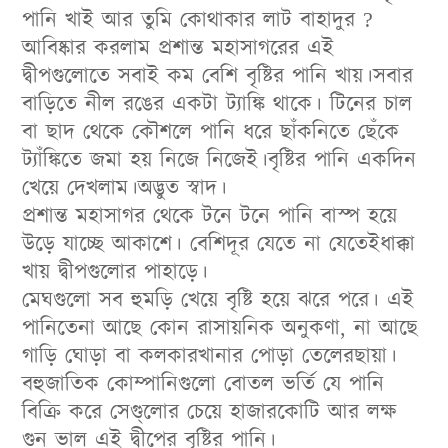
পানি খাই আর তুমি কোথাকার লাট বাহাদুর ?
আবিষ্কার করলাম প্রশান্ত মহাসাগরের এই
দ্বীপগুলোতে সবাই কম বেশি বৃষ্টির পানি খায়।সবার
বাড়িতে নীল রঙের একটা ট্যাঙ্কি থাকে। টিনের চাল
বা ছাদ থেকে কৌশলে পানি ধরে ছাঁকনিতে ছেঁকে
ট্যাঁঙ্কিতে জমা হয় নিজে নিজেই।বৃষ্টির পানি একদিন
খেয়ে দেখলাম।অদ্ভুত স্বাদ।
প্রশান্ত মহাসাগর থেকে টনে টনে পানি বাস্প হয়ে
উড়ে যাচ্ছে আকাশে। বেশিদূর যেতে না যেতেইধাক্কা
খায় দ্বীপগুলোর পাহাড়ে।
মেঘগুলো সব হুমড়ি খেয়ে বৃষ্টি হয়ে ঝরে পরে। এই
পানিতেনা আছে কোন রাসায়নিক অনুকণা, না আছে
গাড়ি ঘোড়া বা কলকারখানার পোড়া তেলেরছায়া।
বহুজাতিক কোম্পানিগুলো বোতল ভর্তি যে পানি
বিক্রি করে সেগু্লোর চেয়ে হাজারকোটি আর লক্ষ
গুন ভাল এই দ্বীপের বৃষ্টির পানি।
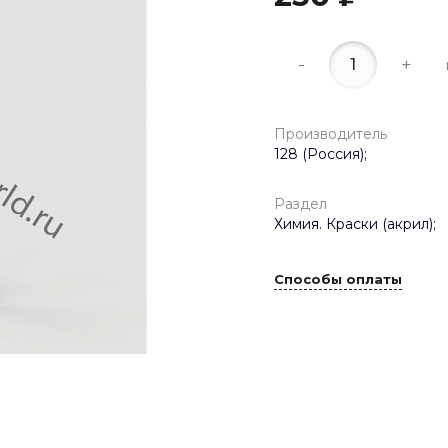
-
+
Производитель
128 (Россия);
Раздел
Химия. Краски (акрил);
Способы оплаты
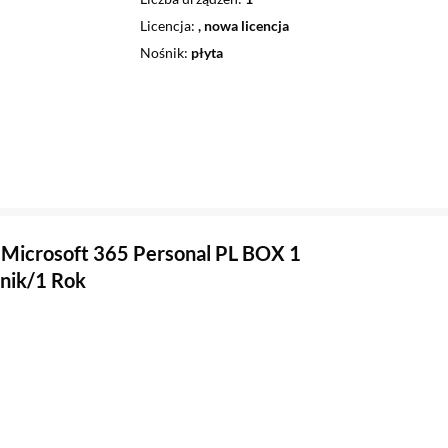
Licencja
, nowa licencja
Nośnik
płyta
Microsoft 365 Personal PL BOX 1
nik/1 Rok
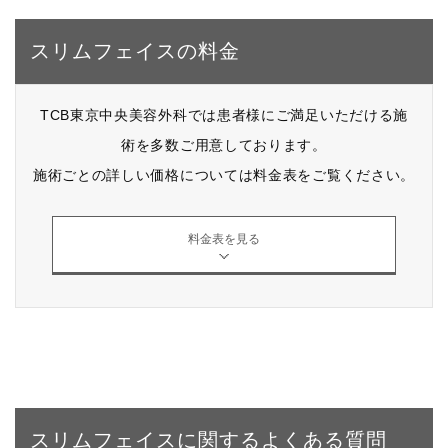
スリムフェイスの料金
TCB東京中央美容外科では患者様にご満足いただける施
術を多数ご用意しております。
施術ごとの詳しい価格については料金表をご覧ください。
料金表を見る
スリムフェイスに関するよくある質問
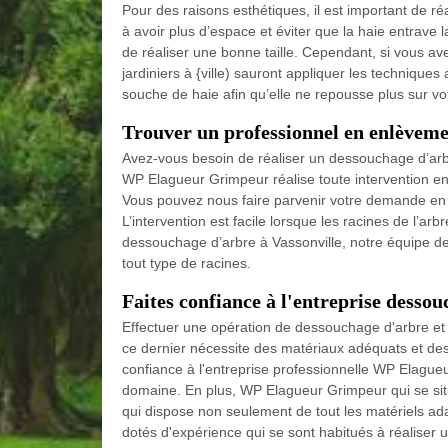
Pour des raisons esthétiques, il est important de ré
à avoir plus d’espace et éviter que la haie entrave l
de réaliser une bonne taille. Cependant, si vous av
jardiniers à {ville) sauront appliquer les techniqu
souche de haie afin qu’elle ne repousse plus sur vot
Trouver un professionnel en enlèvemen
Avez-vous besoin de réaliser un dessouchage d’arb
WP Elagueur Grimpeur réalise toute intervention e
Vous pouvez nous faire parvenir votre demande en
L’intervention est facile lorsque les racines de l’arb
dessouchage d’arbre à Vassonville, notre équipe d
tout type de racines.
Faites confiance à l'entreprise dessou
Effectuer une opération de dessouchage d'arbre et 
ce dernier nécessite des matériaux adéquats et des
confiance à l'entreprise professionnelle WP Elague
domaine. En plus, WP Elagueur Grimpeur qui se si
qui dispose non seulement de tout les matériels ada
dotés d'expérience qui se sont habitués à réaliser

EXERCISE> Reprint the listing above verbatim but drop the images.

SOLUTION FOR THIS TASK>
পানি খাই আর তুমি কোথাকার লাট বাহাদুর ?
আবিষ্কার করলাম প্রশান্ত মহাসাগরের এই
দ্বীপগুলোতে সবাই কম বেশি বৃষ্টির পানি খায়।সবার
বাড়িতে নীল রঙের একটা ট্যাঙ্কি থাকে। টিনের চাল
বা ছাদ থেকে কৌশলে পানি ধরে ছাঁকনিতে ছেঁকে
ট্যাঁঙ্কিতে জমা হয় নিজে নিজেই।বৃষ্টির পানি একদিন
খেয়ে দেখলাম।অদ্ভুত স্বাদ।
প্রশান্ত মহাসাগর থেকে টনে টনে পানি বাস্প হয়ে
উড়ে যাচ্ছে আকাশে। বেশিদূর যেতে না যেতেইধাক্কা
খায় দ্বীপগুলোর পাহাড়ে।
মেঘগুলো সব হুমড়ি খেয়ে বৃষ্টি হয়ে ঝরে পরে। এই
পানিতেনা আছে কোন রাসায়নিক অনুকণা, না আছে
গাড়ি ঘোড়া বা কলকারখানার পোড়া তেলেরছায়া।
বহুজাতিক কোম্পানিগুলো বোতল ভর্তি যে পানি
বিক্রি করে সেগু্লোর চেয়ে হাজারকোটি আর লক্ষ
গুন ভাল এই দ্বীপের বৃষ্টির পানি।
-
+
Производитель
128 (Россия);
Раздел
Химия. Краски (акрил);
Способы оплаты
Licencja
, nowa licencja
Nośnik
płyta
Microsoft 365 Personal PL BOX 1
nik/1 Rok
スリムフェイスの料金
TCB東京中央美容外科では患者様にご満足いただける施
術を多数ご用意しております。
施術ごとの詳しい価格については料金表をご覧ください。
料金表を見る
スリムフェイスに関するよくある質問
Pour des raisons esthétiques, il est important de ré
à avoir plus d’espace et éviter que la haie entrave l
de réaliser une bonne taille. Cependant, si vous av
jardiniers à {ville) sauront appliquer les techniqu
souche de haie afin qu’elle ne repousse plus sur vot
Trouver un professionnel en enlèvemen
Avez-vous besoin de réaliser un dessouchage d’arb
WP Elagueur Grimpeur réalise toute intervention e
Vous pouvez nous faire parvenir votre demande en
L’intervention est facile lorsque les racines de l’arb
dessouchage d’arbre à Vassonville, notre équipe d
tout type de racines.
Faites confiance à l'entreprise dessou
Effectuer une opération de dessouchage d'arbre et 
ce dernier nécessite des matériaux adéquats et des
confiance à l'entreprise professionnelle WP Elague
domaine. En plus, WP Elagueur Grimpeur qui se si
qui dispose non seulement de tout les matériels ada
dotés d'expérience qui se sont habitués à réaliser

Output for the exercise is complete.